IdleRich

IdleRich
That's it, you can spread your wings and do a thousand things.
Actually, having said that about watching, I should point out that I just like observing people in general... sitting in a cafe watching the world go by, basically staring at people walking down the street and so on, in fact over the years I have pissed off a few people with my blatant gawping, had a few "what you looking at"s and so on, all pretty much deserved.

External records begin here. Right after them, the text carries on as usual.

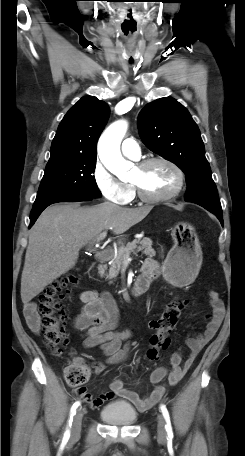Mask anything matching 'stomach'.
I'll return each instance as SVG.
<instances>
[{
	"label": "stomach",
	"instance_id": "stomach-1",
	"mask_svg": "<svg viewBox=\"0 0 245 456\" xmlns=\"http://www.w3.org/2000/svg\"><path fill=\"white\" fill-rule=\"evenodd\" d=\"M171 235L174 245L164 260L163 274L175 286L187 285L194 280L201 266L202 250L199 239L195 228L186 222L174 225Z\"/></svg>",
	"mask_w": 245,
	"mask_h": 456
}]
</instances>
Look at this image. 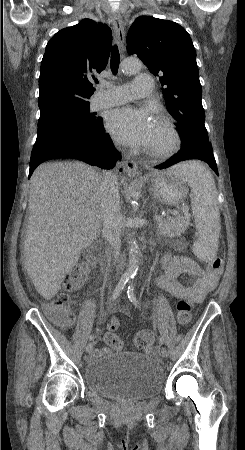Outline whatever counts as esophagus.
Returning <instances> with one entry per match:
<instances>
[{"label": "esophagus", "mask_w": 245, "mask_h": 450, "mask_svg": "<svg viewBox=\"0 0 245 450\" xmlns=\"http://www.w3.org/2000/svg\"><path fill=\"white\" fill-rule=\"evenodd\" d=\"M111 20L113 24L114 34L116 37L117 44L121 50H123L124 47V41H125V30H124V23L122 21V18L120 14L117 12H113L111 14ZM124 171L127 173V175L130 178H135L138 176V166L137 164L128 156L125 157L124 161Z\"/></svg>", "instance_id": "esophagus-1"}]
</instances>
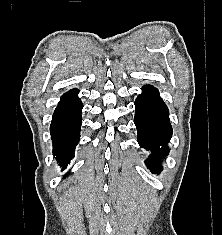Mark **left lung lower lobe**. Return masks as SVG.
<instances>
[{
	"label": "left lung lower lobe",
	"mask_w": 222,
	"mask_h": 235,
	"mask_svg": "<svg viewBox=\"0 0 222 235\" xmlns=\"http://www.w3.org/2000/svg\"><path fill=\"white\" fill-rule=\"evenodd\" d=\"M134 123L138 132L140 147L152 151L146 165L153 173L162 169L161 159L169 153L167 142L172 136V127L169 122V111L158 90L146 85L135 101Z\"/></svg>",
	"instance_id": "0a47b994"
}]
</instances>
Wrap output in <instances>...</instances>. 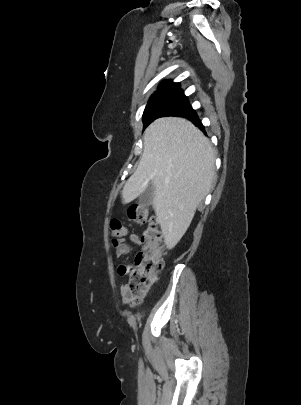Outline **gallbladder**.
Listing matches in <instances>:
<instances>
[{
  "label": "gallbladder",
  "mask_w": 301,
  "mask_h": 405,
  "mask_svg": "<svg viewBox=\"0 0 301 405\" xmlns=\"http://www.w3.org/2000/svg\"><path fill=\"white\" fill-rule=\"evenodd\" d=\"M155 187L151 183L146 190L139 196L138 203L142 207H148L152 204L154 199Z\"/></svg>",
  "instance_id": "bac80fb5"
}]
</instances>
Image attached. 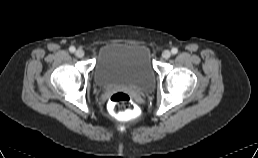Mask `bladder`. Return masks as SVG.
Here are the masks:
<instances>
[{
  "mask_svg": "<svg viewBox=\"0 0 258 158\" xmlns=\"http://www.w3.org/2000/svg\"><path fill=\"white\" fill-rule=\"evenodd\" d=\"M94 82L101 88L126 85L138 91L151 90L155 70L149 47L131 43L104 45L95 59Z\"/></svg>",
  "mask_w": 258,
  "mask_h": 158,
  "instance_id": "bladder-1",
  "label": "bladder"
}]
</instances>
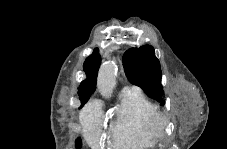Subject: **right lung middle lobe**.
I'll use <instances>...</instances> for the list:
<instances>
[{
    "label": "right lung middle lobe",
    "instance_id": "obj_1",
    "mask_svg": "<svg viewBox=\"0 0 227 149\" xmlns=\"http://www.w3.org/2000/svg\"><path fill=\"white\" fill-rule=\"evenodd\" d=\"M82 106H83V105H82ZM82 106H81V107H82ZM81 107H80V108H81ZM76 146H77L78 148L81 146L80 139H77V140H76Z\"/></svg>",
    "mask_w": 227,
    "mask_h": 149
}]
</instances>
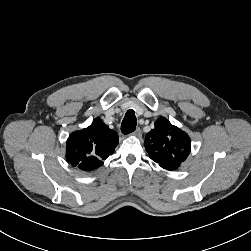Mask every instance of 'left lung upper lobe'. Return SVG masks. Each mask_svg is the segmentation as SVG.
I'll use <instances>...</instances> for the list:
<instances>
[{
  "label": "left lung upper lobe",
  "mask_w": 251,
  "mask_h": 251,
  "mask_svg": "<svg viewBox=\"0 0 251 251\" xmlns=\"http://www.w3.org/2000/svg\"><path fill=\"white\" fill-rule=\"evenodd\" d=\"M144 146L149 157L167 170H176L191 149L189 136L164 117L147 133Z\"/></svg>",
  "instance_id": "left-lung-upper-lobe-1"
}]
</instances>
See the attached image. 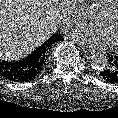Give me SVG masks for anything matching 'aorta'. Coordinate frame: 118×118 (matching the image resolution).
I'll use <instances>...</instances> for the list:
<instances>
[{
	"label": "aorta",
	"instance_id": "762f6f07",
	"mask_svg": "<svg viewBox=\"0 0 118 118\" xmlns=\"http://www.w3.org/2000/svg\"><path fill=\"white\" fill-rule=\"evenodd\" d=\"M91 67L95 70H103L108 65L107 57L102 53H94L90 59Z\"/></svg>",
	"mask_w": 118,
	"mask_h": 118
}]
</instances>
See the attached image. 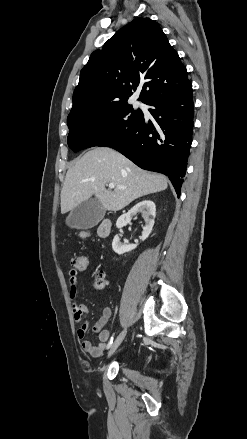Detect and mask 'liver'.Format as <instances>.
Masks as SVG:
<instances>
[{"label":"liver","instance_id":"liver-1","mask_svg":"<svg viewBox=\"0 0 247 439\" xmlns=\"http://www.w3.org/2000/svg\"><path fill=\"white\" fill-rule=\"evenodd\" d=\"M109 183L115 184L112 191L105 187ZM167 186L165 176L139 168L119 152L107 147L94 148L69 167L61 190V213L73 210L93 195L105 210L115 212Z\"/></svg>","mask_w":247,"mask_h":439}]
</instances>
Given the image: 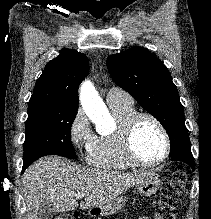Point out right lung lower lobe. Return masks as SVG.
I'll list each match as a JSON object with an SVG mask.
<instances>
[{
    "instance_id": "obj_1",
    "label": "right lung lower lobe",
    "mask_w": 211,
    "mask_h": 219,
    "mask_svg": "<svg viewBox=\"0 0 211 219\" xmlns=\"http://www.w3.org/2000/svg\"><path fill=\"white\" fill-rule=\"evenodd\" d=\"M29 165H30L29 163L23 164L22 173L28 168Z\"/></svg>"
}]
</instances>
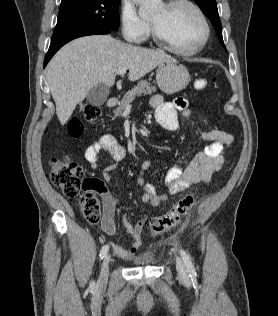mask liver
Returning a JSON list of instances; mask_svg holds the SVG:
<instances>
[{"instance_id": "obj_1", "label": "liver", "mask_w": 278, "mask_h": 316, "mask_svg": "<svg viewBox=\"0 0 278 316\" xmlns=\"http://www.w3.org/2000/svg\"><path fill=\"white\" fill-rule=\"evenodd\" d=\"M172 57L162 51L123 43L110 35L75 39L61 48L47 67V81L64 125L76 105L99 84L112 87L119 69H128V79L137 81Z\"/></svg>"}]
</instances>
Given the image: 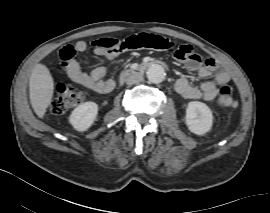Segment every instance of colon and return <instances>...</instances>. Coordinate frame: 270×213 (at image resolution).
Returning a JSON list of instances; mask_svg holds the SVG:
<instances>
[{
  "label": "colon",
  "instance_id": "5ec220e1",
  "mask_svg": "<svg viewBox=\"0 0 270 213\" xmlns=\"http://www.w3.org/2000/svg\"><path fill=\"white\" fill-rule=\"evenodd\" d=\"M126 49H149L155 52H162L175 45L169 40L153 34L141 33L129 36L121 41ZM187 44L176 46L174 58L177 61H183L185 55L189 52ZM191 59L196 63H207L208 59L198 53H191ZM62 66L68 67L67 61H63ZM84 98V94L78 88L67 84H59L55 88V96L51 104V110L56 114H63L76 107ZM217 104L223 108H232L236 105V91L231 85L221 87L216 99Z\"/></svg>",
  "mask_w": 270,
  "mask_h": 213
}]
</instances>
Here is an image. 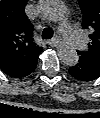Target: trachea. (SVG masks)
<instances>
[{"mask_svg": "<svg viewBox=\"0 0 100 118\" xmlns=\"http://www.w3.org/2000/svg\"><path fill=\"white\" fill-rule=\"evenodd\" d=\"M53 36V30L50 27H46L42 31V38L43 39H51Z\"/></svg>", "mask_w": 100, "mask_h": 118, "instance_id": "trachea-1", "label": "trachea"}]
</instances>
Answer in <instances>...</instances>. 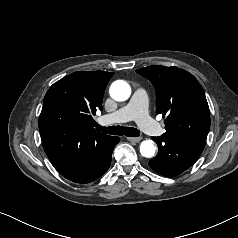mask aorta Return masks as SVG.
I'll return each instance as SVG.
<instances>
[{"label": "aorta", "instance_id": "1", "mask_svg": "<svg viewBox=\"0 0 238 238\" xmlns=\"http://www.w3.org/2000/svg\"><path fill=\"white\" fill-rule=\"evenodd\" d=\"M110 96L116 101H125L131 95L130 85L123 80L114 81L109 90ZM156 146L152 140H144L140 144V153L143 157L152 158L155 155Z\"/></svg>", "mask_w": 238, "mask_h": 238}]
</instances>
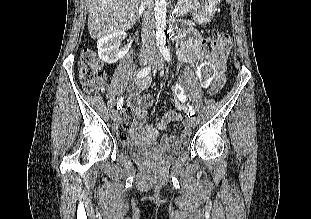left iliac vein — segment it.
Wrapping results in <instances>:
<instances>
[{"mask_svg":"<svg viewBox=\"0 0 311 219\" xmlns=\"http://www.w3.org/2000/svg\"><path fill=\"white\" fill-rule=\"evenodd\" d=\"M150 64L157 69H161L164 66V61L161 57H157L151 60ZM196 118L194 116H191L188 119V124L191 127H195L196 126Z\"/></svg>","mask_w":311,"mask_h":219,"instance_id":"4c4485c4","label":"left iliac vein"}]
</instances>
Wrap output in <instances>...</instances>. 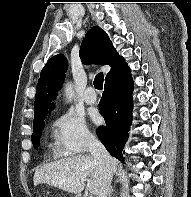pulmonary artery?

The other day we went to this party and there was this girl, one of those people who kinda runs round the whole dancefloor dancing really enthusiastically and going up to people and sort of forcing them to dance along with her in a smiley, jolly way. Annoying basically. She was very young I suppose. But the thing is, she was out of time, just running round and jumping and smiling and stuff but in a way that really bore very little relation to the music. Very odd. I guess some people just can't hear the beat somehow - or feel it or whatever - even at the most basic level (actually, come to think of it - Dan, Tea you've seen Josie dance, also a bit like that (though obviously don't tell her that - I know what a tattle-tale you are Dan)).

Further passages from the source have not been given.